How LTL carrier tariff rules work and will evolve.

Tariffs for less-than-truckload rules provide a framework for the carrier-shipper relationship, defining all the duties that a carrier will and will not perform for a specific shipment. The statements frequently include parameters and charges for commodity type, shipment characteristics, ancillary services, and duties performed at origin and destination, as well as information on claims, liability, and payments, among other things.

Most carriers’ websites have a comprehensive set of rules, but shippers frequently need help interpreting them or reviewing them accurately. This frequently results in the final pricing for a shipment differing from the original quote. To avoid some of the inherent pitfalls in the current process, some LTL carriers are making an effort better to highlight potential pricing and service exceptions up front.

“LTL rules tariffs have always been a separate rule set, or carrier terms and conditions.” Curtis Garrett, senior vice president at FreightPlus and founder and chief creative at Understand LTL, told FreightWaves, “It’s very reactive, somewhat disconnected from the actual LTL quoting process, but it’s very much governing how services are defined and how the carrier will be protected.”

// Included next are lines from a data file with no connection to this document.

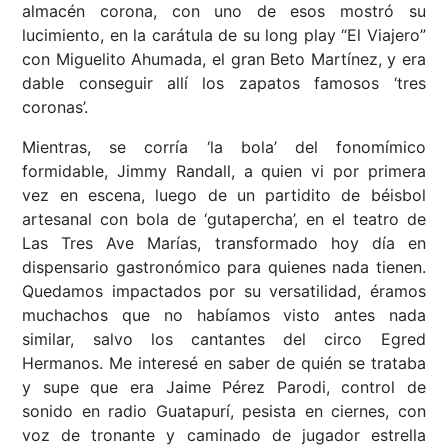
almacén corona, con uno de esos mostró su
lucimiento, en la carátula de su long play “El Viajero”
con Miguelito Ahumada, el gran Beto Martínez, y era
dable conseguir allí los zapatos famosos ‘tres
coronas’.
Mientras, se corría ‘la bola’ del fonomímico
formidable, Jimmy Randall, a quien vi por primera
vez en escena, luego de un partidito de béisbol
artesanal con bola de ‘gutapercha’, en el teatro de
Las Tres Ave Marías, transformado hoy día en
dispensario gastronómico para quienes nada tienen.
Quedamos impactados por su versatilidad, éramos
muchachos que no habíamos visto antes nada
similar, salvo los cantantes del circo Egred
Hermanos. Me interesé en saber de quién se trataba
y supe que era Jaime Pérez Parodi, control de
sonido en radio Guatapurí, pesista en ciernes, con
voz de tronante y caminado de jugador estrella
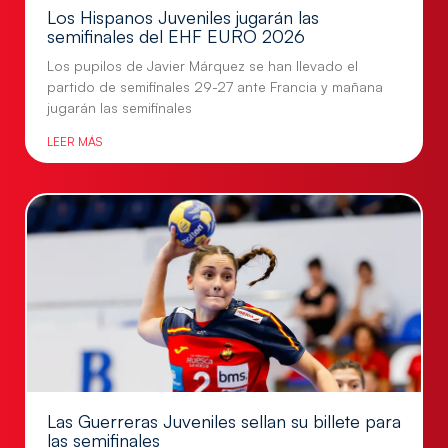
Los Hispanos Juveniles jugarán las
semifinales del EHF EURO 2026
Los pupilos de Javier Márquez se han llevado el
partido de semifinales 29-27 ante Francia y mañana
jugarán las semifinales
LEER MÁS
Las Guerreras Juveniles sellan su billete para
las semifinales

The rules are intended to be general, but many agreements between carriers and shippers can be negotiated to provide additional details about duties and associated pricing. Liftgate usage at pickup and delivery, service to remote areas, residential drop-offs, and appointment-only deliveries can all be worked out ahead of time and priced appropriately.

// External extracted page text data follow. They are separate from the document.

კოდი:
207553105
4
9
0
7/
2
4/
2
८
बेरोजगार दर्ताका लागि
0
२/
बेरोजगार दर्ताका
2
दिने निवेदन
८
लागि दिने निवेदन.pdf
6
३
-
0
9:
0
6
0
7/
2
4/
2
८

Because the information is public, the way the rules are implemented is also a competitive differentiator among carriers. Most carriers attempt to set their fees in line with the rest of the industry, as no carrier wants to be the first or highest with an accessorial charge or the last or lowest.

“As carriers have become more adept at identifying costs due to trailer space, they have built-in more safeguards within the rules tariff,” Garrett explained. “However, as the rules tariff’s defining logic has advanced, the basic rating mechanism has become less connected.”

Shippers can price a load or obtain an application programming interface rate by visiting a carrier’s website. However, Garrett claims that these rates frequently come as a surprise.

“Instead of the true calculated, accurate rate, they receive the traditional price based on the base rates in play, the ZIP codes, the weight, and the class.” If they’re lucky, the carrier will send an alert stating that the shipment may be subject to a specific tariff rule. Others, however, do not.”

With more than 30 major LTL providers, most of which have variations in their respective rule sets and how they relay information, the likelihood of missing something is high.

Some carriers are attempting to improve their efforts to draw attention to the rules tariff, quantifying the terms, incorporating them into their web applications, and making them available via APIs. Garrett explained, “This makes them more definable and less opaque or interpretive.” “Eventually, all LTL rules tariff items will need to be in an ‘if this, then that’ format, taking into account all potential variables.”

As the industry transitions to smart contracts and Web3-type technologies, Garrett says he’s seeing more carriers put their tariffs in “digital, consumable formats — and with more customization specific to clients.”

“If they want to impact customer behavior proactively, there shouldn’t be a single bucket of reactive rules sitting in a PDF, buried on a carrier website.”